Representative conformer space and conformer-by-conformer comparison. The proposed computational algorithm extends the currently available methods20-23 and introduces additional search flexibility via the use of the compound conformers. The proposal is to compare multiple possible shapes, adopted via varying environmental conditions, of the same molecule (i.e., conformers) rather than just a single shape that was used before. In particular, the suggested approach is based on the matching of ligand-ligand fingerprints without explicitly using target structure information unlike docking and molecular dynamics approaches that simulate physical binding of a ligand to the target. The supporting theory behind the method is based on the decision to treat conformers, which might have different binding characteristics and properties, as independent entities. In such an approach each conformer has the corresponding independent alignment-free 3D-similarity scoring using the known multi-references. All conformers were generated using the ETKDG algorithm implemented in RDkit27. Benchmarking studies have found ETKDG to be the best-performing freely available conformer generator up-to-date28,29 providing diverse and chemically-meaningful conformers reproducing crystal conformations. Unlike what the majority of computational methods had assumed a couple of decades or so ago (e.g. in the CoMFA method58), recent research indicates that the bioactive conformation is not necessarily the lowest-energy conformation in the presence of the receptor59-61. In particular, as long as an increase in energy for less favorable conformation is compensated by its binding to the target, i.e. the total ligand-target energy is lower than the sum of the energies for the non-bound target and ligand, the bound state is favored. The proposed method emphasizes and relies on this ligand's ability to use its potentially higher energy conformations depending on the target it attempts to bind. Note, however, that when a sufficiently large number of conformers is requested, ETKDG algorithm generates more conformers with lower energy than with higher energy27,28, therefore when averaged over all conformers (and we generate 100 conformers per molecule), conformers with the lower energy will contribute more to the total overlap.

Actually, one of the things that distinguishes ligand-based 3D virtual screening methods from 2D methods is that one has to start worrying about how many conformers to include in the reference set. If the molecule is flexible, it can assume many shapes and pharmacophores. How to deal with this is one of the fundamental questions in ligand-based virtual screening (LBVS).

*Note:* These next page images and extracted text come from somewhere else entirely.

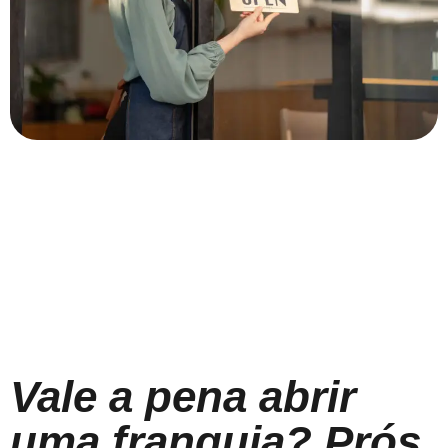
Vale a pena abrir
uma franquia? Prós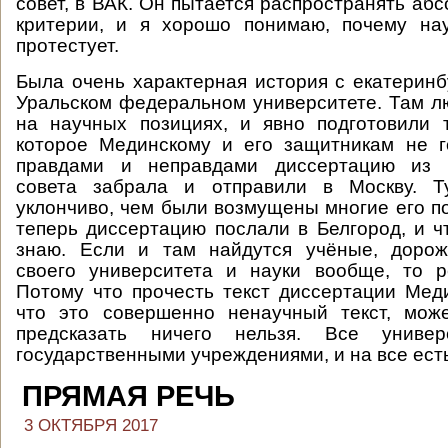
совет, в ВАК. Он пытается распространять аб
критерии, и я хорошо понимаю, почему на
протестует.
Была очень характерная история с екатеринб
Уральском федеральном университете. Там л
на научных позициях, и явно подготовили 
которое Мединскому и его защитникам не г
правдами и неправдами диссертацию из е
совета забрала и отправили в Москву. Т
уклончиво, чем были возмущены многие его п
теперь диссертацию послали в Белгород, и чт
знаю. Если и там найдутся учёные, доро
своего университета и науки вообще, то р
Потому что прочесть текст диссертации Меди
что это совершенно ненаучный текст, мож
предсказать ничего нельзя. Все универ
государственными учреждениями, и на все ест
ПРЯМАЯ РЕЧЬ
3 ОКТЯБРЯ 2017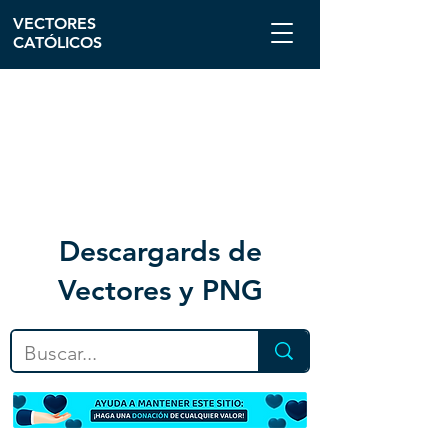
VECTORES
CATÓLICOS
Descargar
ds de
Vectores y PNG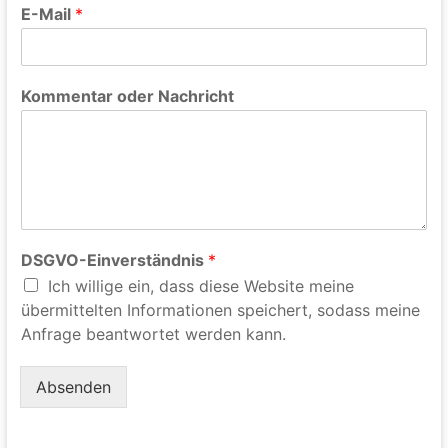
E-Mail
*
Kommentar oder Nachricht
DSGVO-Einverständnis
*
Ich willige ein, dass diese Website meine
übermittelten Informationen speichert, sodass meine
Anfrage beantwortet werden kann.
Absenden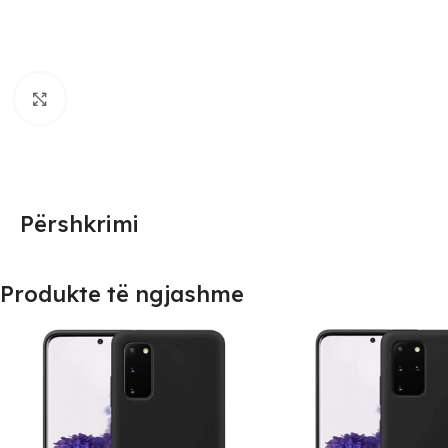
Click to enlarge
Përshkrimi
Produkte të ngjashme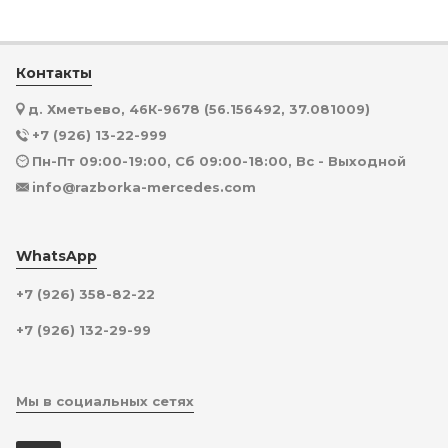
Контакты
д. Хметьево, 46К-9678 (56.156492, 37.081009)
+7 (926) 13-22-999
Пн-Пт 09:00-19:00, Сб 09:00-18:00, Вс - Выходной
info@razborka-mercedes.com
WhatsApp
+7 (926) 358-82-22
+7 (926) 132-29-99
Мы в социальных сетях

In a recent paper by Schrödinger team30 Cappel et al. performed comprehensive benchmark analysis and found that the number of conformers needed for 3D LBVS is actually relatively low: 100 or less to achieve good performance. Thus, we used ETKDG to generate 100 conformers per molecule in this work.

The authors have called the approach MultiRef3D to emphasize that it is a fast, alignment-free multi-objective optimization protocol that maximizes the 3D overlap of a query molecule's conformational ensemble with conformational ensembles of multiple reference ligands. The diagram of the proposed method is summarized in FIG. 1. The formal details of the approach are discussed further.

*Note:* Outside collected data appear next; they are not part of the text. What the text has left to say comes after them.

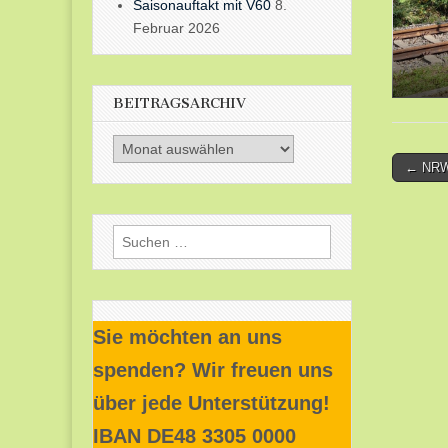
Saisonauftakt mit V60
8.
Februar 2026
BEITRAGSARCHIV
Beitragsarchiv
Post
← NRW 
naviga
Suchen
nach:
Sie möchten an uns
spenden? Wir freuen uns
über jede Unterstützung!
IBAN DE48 3305 0000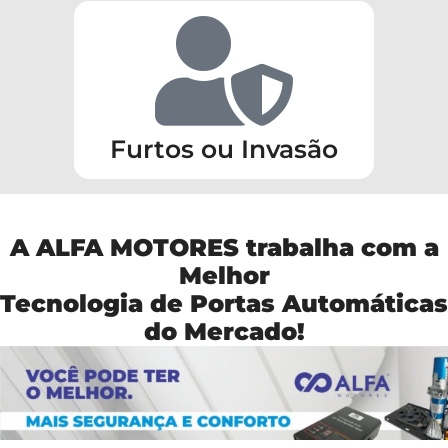
Furtos ou Invasão
A ALFA MOTORES trabalha com a
Melhor
Tecnologia de Portas Automáticas
do Mercado!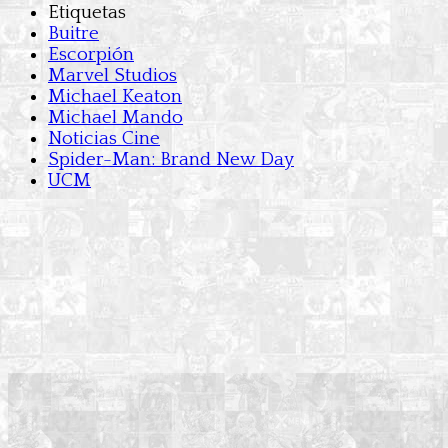
Etiquetas
Buitre
Escorpión
Marvel Studios
Michael Keaton
Michael Mando
Noticias Cine
Spider-Man: Brand New Day
UCM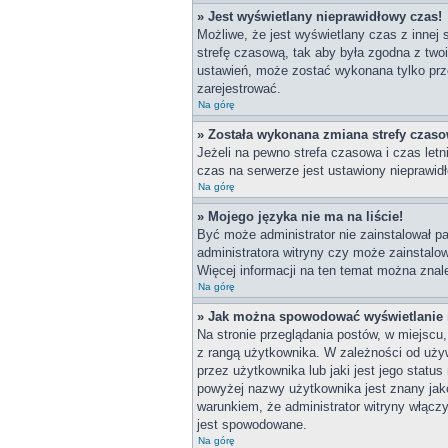
» Jest wyświetlany nieprawidłowy czas!
Możliwe, że jest wyświetlany czas z innej s
strefę czasową, tak aby była zgodna z two
ustawień, może zostać wykonana tylko prze
zarejestrować.
Na górę
» Została wykonana zmiana strefy czasow
Jeżeli na pewno strefa czasowa i czas let
czas na serwerze jest ustawiony nieprawidł
Na górę
» Mojego języka nie ma na liście!
Być może administrator nie zainstalował pa
administratora witryny czy może zainstalow
Więcej informacji na ten temat można znal
Na górę
» Jak można spowodować wyświetlanie r
Na stronie przeglądania postów, w miejscu
z rangą użytkownika. W zależności od uży
przez użytkownika lub jaki jest jego statu
powyżej nazwy użytkownika jest znany jako
warunkiem, że administrator witryny włącz
jest spowodowane.
Na górę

FIG. 1. MultiRef3D screening method diagram for multi-conformer and multi-reference screening procedure. For each test compound multiple conformers and the corresponding overlapping scores are computed. Later, the overlapping scores are summed into the total score for the selected test compound.

Efficiency and a conformer scoring. In the algorithm, each conformation is treated as an independent entity and is characterized by a vector of features (fingerprint) which describes its 3D shape along with the distribution of electrostatic charge (both denoted further as electroshape) across its molecular surface. In this work we used 15-dimensional USRCAT fingerprints31 which distil molecular shape into a rotation-invariant descriptor vector made up of 15 real numbers describing distance distribution among atoms, atomic partial charges and atom types. USRCAT fingerprints were shown to significantly outperform just shape-based fingerprints in recent benchmark tests31,32. Since USRCAT fingerprints reflect both relative 3D positions for all atom types and molecular surface charges for each query molecule conformer as well as for all conformers of the reference compound they are very well-suited for alignment-free fast computation of conformer similarity. Each conformer is coded within the algorithm by a single fingerprint represented as a fixed-length vector of numbers which ensures computational efficiency. These fingerprints for each of the query and reference molecule conformers are individually scored by Euclidean distance serving as a similarity measure between two conformers. The Euclidean distance can be viewed as an extension of the Tanimoto similarity measure for non-binary fingerprints. The fingerprinting of individual conformers for alignment-free comparisons became popular in the past couple of years23,33-35 so the proposed method is built on those.

Objective Function Optimization. The sum of the conformer-to-conformer similarity scores between the query and a reference compound are compared via an objective similarity function Wc for each reference compound c. The goal is to maximize the sum of those individual objective similarity functions across all reference compounds of interest c=1, 2, . . . , C where c is a summation index for the desired set of reference compounds:

W All = ∑ C c = 1 W c = ∑ C c = 1 ∑ Q q = 1 ∑ R r = 1 S q , r . ( c ) ( 1 )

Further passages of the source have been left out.